Provided entries
╔══
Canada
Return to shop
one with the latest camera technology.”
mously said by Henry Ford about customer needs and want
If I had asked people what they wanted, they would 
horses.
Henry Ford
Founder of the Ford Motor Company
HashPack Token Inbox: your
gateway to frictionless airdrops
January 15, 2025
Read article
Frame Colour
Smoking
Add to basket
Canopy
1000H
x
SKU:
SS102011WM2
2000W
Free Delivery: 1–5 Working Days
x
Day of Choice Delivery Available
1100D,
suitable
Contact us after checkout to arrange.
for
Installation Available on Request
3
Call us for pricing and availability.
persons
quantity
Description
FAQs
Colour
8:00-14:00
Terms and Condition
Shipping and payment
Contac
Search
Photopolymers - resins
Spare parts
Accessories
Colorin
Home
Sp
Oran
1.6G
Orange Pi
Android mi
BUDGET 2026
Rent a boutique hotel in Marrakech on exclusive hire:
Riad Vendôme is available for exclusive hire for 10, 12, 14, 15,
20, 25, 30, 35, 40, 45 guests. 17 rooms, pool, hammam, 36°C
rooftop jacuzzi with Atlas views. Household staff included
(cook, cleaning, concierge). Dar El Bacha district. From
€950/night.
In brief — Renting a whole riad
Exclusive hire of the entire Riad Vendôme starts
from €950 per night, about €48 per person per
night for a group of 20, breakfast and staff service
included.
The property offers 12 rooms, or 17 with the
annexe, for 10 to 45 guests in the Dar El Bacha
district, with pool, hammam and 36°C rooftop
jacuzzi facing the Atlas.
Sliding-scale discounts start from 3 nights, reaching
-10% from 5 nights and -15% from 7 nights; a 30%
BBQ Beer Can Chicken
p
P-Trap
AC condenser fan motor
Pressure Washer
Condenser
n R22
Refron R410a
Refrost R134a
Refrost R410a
╚══
Repeat the data above. Change nothing.

Canada
Return to shop
one with the latest camera technology.”
mously said by Henry Ford about customer needs and want
If I had asked people what they wanted, they would 
horses.
Henry Ford
Founder of the Ford Motor Company
HashPack Token Inbox: your
gateway to frictionless airdrops
January 15, 2025
Read article
Frame Colour
Smoking
Add to basket
Canopy
1000H
x
SKU:
SS102011WM2
2000W
Free Delivery: 1–5 Working Days
x
Day of Choice Delivery Available
1100D,
suitable
Contact us after checkout to arrange.
for
Installation Available on Request
3
Call us for pricing and availability.
persons
quantity
Description
FAQs
Colour
8:00-14:00
Terms and Condition
Shipping and payment
Contac
Search
Photopolymers - resins
Spare parts
Accessories
Colorin
Home
Sp
Oran
1.6G
Orange Pi
Android mi
BUDGET 2026
Rent a boutique hotel in Marrakech on exclusive hire:
Riad Vendôme is available for exclusive hire for 10, 12, 14, 15,
20, 25, 30, 35, 40, 45 guests. 17 rooms, pool, hammam, 36°C
rooftop jacuzzi with Atlas views. Household staff included
(cook, cleaning, concierge). Dar El Bacha district. From
€950/night.
In brief — Renting a whole riad
Exclusive hire of the entire Riad Vendôme starts
from €950 per night, about €48 per person per
night for a group of 20, breakfast and staff service
included.
The property offers 12 rooms, or 17 with the
annexe, for 10 to 45 guests in the Dar El Bacha
district, with pool, hammam and 36°C rooftop
jacuzzi facing the Atlas.
Sliding-scale discounts start from 3 nights, reaching
-10% from 5 nights and -15% from 7 nights; a 30%
BBQ Beer Can Chicken
p
P-Trap
AC condenser fan motor
Pressure Washer
Condenser
n R22
Refron R410a
Refrost R134a
Refrost R410a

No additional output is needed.